Consulting a number of experts and sources, in addition to some research, here is a list of words (plus the odd phrase or experimental bit of text) to avoid when composing the perfect marketing email.
Your subject line is the most important part of your email campaign. 100% of your audience will see it, whether or not they open your email.
Here are some suggestions:
Free tends to trigger spam filters, especially if you’re a company that hasn’t been mixing up its marketing messages and bombarding your recipient’s in-box with repetitive offers.
According to MailChimp…
Help, % off and reminder are regularly discarded.
Anything too ‘salesy’ doesn’t work: “shop early and save 10%” or “holiday sales event” are failures.

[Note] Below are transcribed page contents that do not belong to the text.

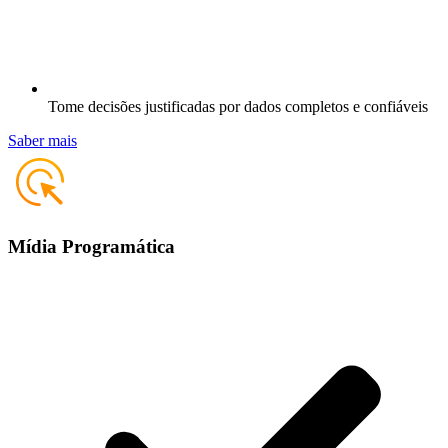
Tome decisões justificadas por dados completos e confiáveis
Saber mais
Mídia Programática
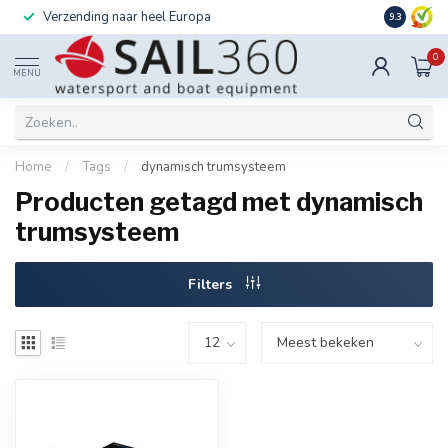
Verzending naar heel Europa
Ook instal
9.3
0
MENU
Home
/
Tags
/
dynamisch trumsysteem
Producten getagd met dynamisch
trumsysteem
Filters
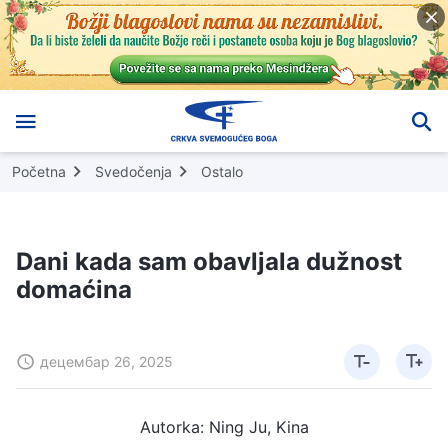
Početna
Svedočenja
Ostalo
Dani kada sam obavljala dužnost
domaćina
децембар 26, 2025
Autorka: Ning Ju, Kina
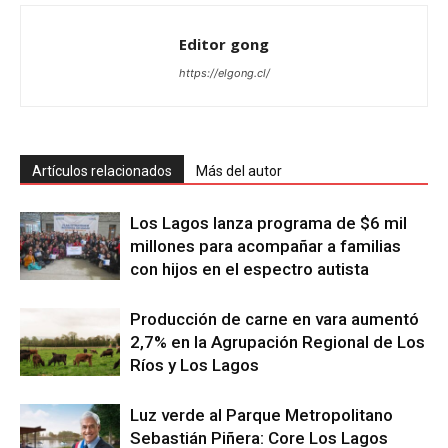
Editor gong
https://elgong.cl/
Artículos relacionados
Más del autor
Los Lagos lanza programa de $6 mil
millones para acompañar a familias
con hijos en el espectro autista
Producción de carne en vara aumentó
2,7% en la Agrupación Regional de Los
Ríos y Los Lagos
Luz verde al Parque Metropolitano
Sebastián Piñera: Core Los Lagos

Just describe the content of your email in the most straightforward and concise manner possible, without making it sound like an advertisement. Try ‘newsletter’ or ‘promotion’ instead, thereby rewarding your recipients with a discount after opening.

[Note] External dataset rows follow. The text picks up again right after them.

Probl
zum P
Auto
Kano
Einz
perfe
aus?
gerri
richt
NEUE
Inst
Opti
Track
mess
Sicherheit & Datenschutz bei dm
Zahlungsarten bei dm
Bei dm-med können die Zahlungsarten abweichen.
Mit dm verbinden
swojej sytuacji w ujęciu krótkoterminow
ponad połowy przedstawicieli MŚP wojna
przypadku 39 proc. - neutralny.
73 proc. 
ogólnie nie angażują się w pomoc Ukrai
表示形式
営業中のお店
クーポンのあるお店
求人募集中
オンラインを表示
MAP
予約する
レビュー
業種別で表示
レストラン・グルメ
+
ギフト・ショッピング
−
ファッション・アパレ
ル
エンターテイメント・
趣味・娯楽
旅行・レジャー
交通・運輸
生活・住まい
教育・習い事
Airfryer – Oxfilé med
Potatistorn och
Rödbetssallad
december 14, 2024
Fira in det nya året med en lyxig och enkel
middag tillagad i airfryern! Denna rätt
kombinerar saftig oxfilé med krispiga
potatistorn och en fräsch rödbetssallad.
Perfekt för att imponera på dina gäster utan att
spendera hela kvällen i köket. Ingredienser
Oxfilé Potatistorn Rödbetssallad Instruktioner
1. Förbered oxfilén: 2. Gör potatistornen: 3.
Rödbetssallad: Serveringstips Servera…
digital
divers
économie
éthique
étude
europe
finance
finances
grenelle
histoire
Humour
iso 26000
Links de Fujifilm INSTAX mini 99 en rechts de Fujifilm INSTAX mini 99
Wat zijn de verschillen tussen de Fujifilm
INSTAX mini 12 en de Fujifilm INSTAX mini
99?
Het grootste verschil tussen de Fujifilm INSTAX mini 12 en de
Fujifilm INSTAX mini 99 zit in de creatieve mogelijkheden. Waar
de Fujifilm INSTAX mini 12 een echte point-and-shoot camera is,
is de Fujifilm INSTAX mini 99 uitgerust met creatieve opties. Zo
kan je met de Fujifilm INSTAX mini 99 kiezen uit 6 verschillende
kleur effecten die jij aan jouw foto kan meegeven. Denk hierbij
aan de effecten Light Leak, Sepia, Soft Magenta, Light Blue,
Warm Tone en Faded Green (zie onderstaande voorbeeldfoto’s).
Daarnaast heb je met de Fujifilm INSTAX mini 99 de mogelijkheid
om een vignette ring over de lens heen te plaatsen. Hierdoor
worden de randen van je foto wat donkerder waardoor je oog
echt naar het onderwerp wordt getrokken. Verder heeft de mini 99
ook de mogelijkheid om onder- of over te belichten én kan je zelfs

According to Adestra, save, today and don’t miss are lousy for triggering opens too.
Last chance – people hate to think they’re missing out on an opportunity they’ve already been emailed about.
Mailchimp has found that donate is a big loser for open rates. Help and assistance are also to be avoided. However in slightly more heart-warming news, fundraising is fine.
Using numbers may help quantify your message, but constant sales and promotion emails can lead to fatigue. Mix it up as much as you can.
Refrain from using tired slang like LOL, amazeballs, WTF, derp, FTW, epic fail, epic win, cray-cray, totes, adorbs.
Adding ‘Fwd:’ or ‘Re:’ to trick your ready into thinking this is part of an ongoing conversation only creates distrust.
According to Adestra, content marketing headlines that use report (-23.7% opens, -54.8% CTR) and webinar (-16.6%, -70.7%.) fail to live up to expectations. As do the words book and learn.
Video, news and bulletin do work well though.
Personalization means nothing if your data isn’t correct and you don’t have 100% confidence in it.
“Paul check out these amazing offers!” when my name is Christopher, or even worse “[test] check out these amazing offers!”
In fact using a person’s name doesn’t really impact the open rate anyway, and can come across as needy or begging.
All of these…
- Exclamation marks – the more the less I want to open it.
- Smiley faces – or emoticons or emojis or anything with a face in fact.
- Stars, squiggles, indistinct shapes – basically anything that isn’t actual text.
[Putting anything in square brackets] or <these guys> immediately makes you think there’s been a coding error.
Although just to add balance, I did learn that travel site Travelocity achieved a 10.7% lift in unique opens by using a little airplane in its subject line. Which proves that relevancy to content and uniqueness is imperative to proper symbol use.
Remember that symbols appear in some email clients but not others. It may just be a waste of time.
What subject lines work best for you?